At 30, in 1947, Rose had another ego-blow of recognizing his faulty intuition, this time concerning a women he was thinking of marrying. That shock may be what triggered the profound realization that occurred soon afterward, which answered all his questions. The approach to it was traumatic for him, a death experience. He said in a public talk decades later that he didn't find God, as he expected, but found that he was God – no, that's not right either, he said; he found that he is God, and that any of the listeners who pursued the trip to the end of the road would find the same thing. About six months after the experience, a description of it came to him in blank verse, which he wrote down in one sitting. He titled it "The Three Books of the Absolute."
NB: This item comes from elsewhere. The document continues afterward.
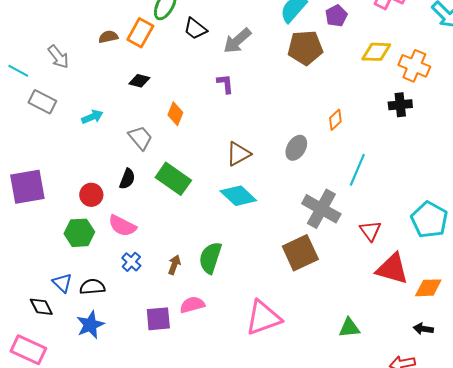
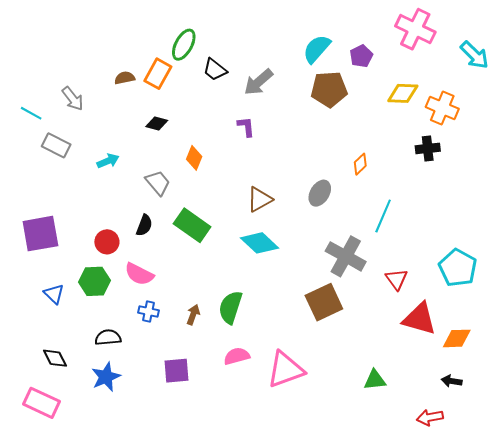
blue cross: (131, 262) -> (148, 311), turned -30
blue triangle: (62, 283) -> (54, 294), moved
pink semicircle: (192, 305) -> (237, 356), moved

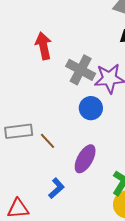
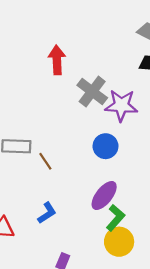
blue circle: (91, 108) -> (105, 146), moved
purple ellipse: (85, 159) -> (104, 196), moved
During the years of his search, Rose ran into so many hucksters and self-deluded teachers that he made a vow to himself if he ever found anything, he would help others. In retrospect, he thought that commitment was instrumental in his becoming a teacher, since the realization of our essential nature brings with it the realization that life is a dream, and there's no desire to affect the dream. Although he was always seeking out other searchers and working with them at their level of interest, he didn't find any students who were interested in pursuing what he considered the apotheosis of spiritual work, self-definition, until a window opened in the early 1970s. For the next quarter century he devoted his life to public talks, writing, and making himself available for answering questions. He also made the family farm, whose shares he had purchased from his brothers after his parents died, available as a place where searchers could meet, spend time in solitude, and even live on.

In the mid-1990s, Rose began showing signs of Alzheimer's disease. A poem he wrote many years earlier, "I Will Take Leave of You," may have predicted the mode of his departure. It begins with the lines: I will take leave of you / Not by distinct farewell / But vaguely / As one entering vagueness.... Richard Rose died on July 6, 2005. The August 2005 TAT Forum is a memorial edition.